I am brand new to looking into analytics on Knime and know members of my team were, in the past, looking at predicting an outcome based on attendance. We know that the “NEET” outcome is more likely to happen when absence rate is closer to 1, but I am having trouble replicating that in Knime. This is more of a training exercise for me at the moment, but I hope to be able to feed in various kinds of data to predict the likely outcome a person will be in next year.
It’s a top-heavy dataset in that (as above) the higher the absence rate, the more likely “NEET” is. However, when I run the prediction I get a lot of 0s predicted as NEET and a few 1s predicted as “EET”! I am sure this is something to do with my poor understanding of how decision trees work, but I wondered if there is any advice anyone can give any advice?
A fine example is that, given I am (currenlty) only feeding raw numbers into it, how has it managed to predict these four differently?
Here is a sample of the input, the set-up and the confusion matrix at the end. It seems alright with the EETs, but not with the NEETs. Maybe it’s just lack of input?
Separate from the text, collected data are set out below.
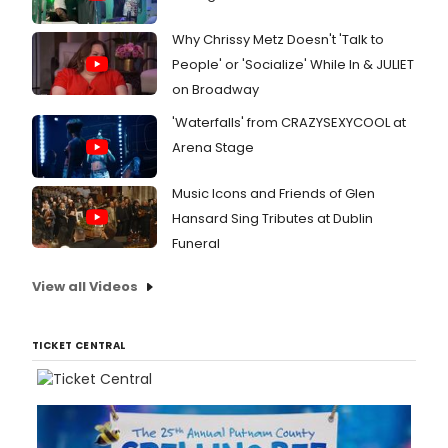
Why Chrissy Metz Doesn't 'Talk to
People' or 'Socialize' While In & JULIET
on Broadway
'Waterfalls' from CRAZYSEXYCOOL at
Arena Stage
Music Icons and Friends of Glen
Hansard Sing Tributes at Dublin
Funeral
View all Videos
TICKET CENTRAL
Most of the questions I asked in my first post still stand. Without answers to those, we’re not really in a position to help you diagnose any issues.
Your cropped screenshots just raise more questions. Solely from your description and the screenshots, it looks like you’re using a decision tree to predict a classification, and employing only 1 feature (absence rate)? Is that correct? If this is the case, I don’t really see the point of this or how it could possibly work.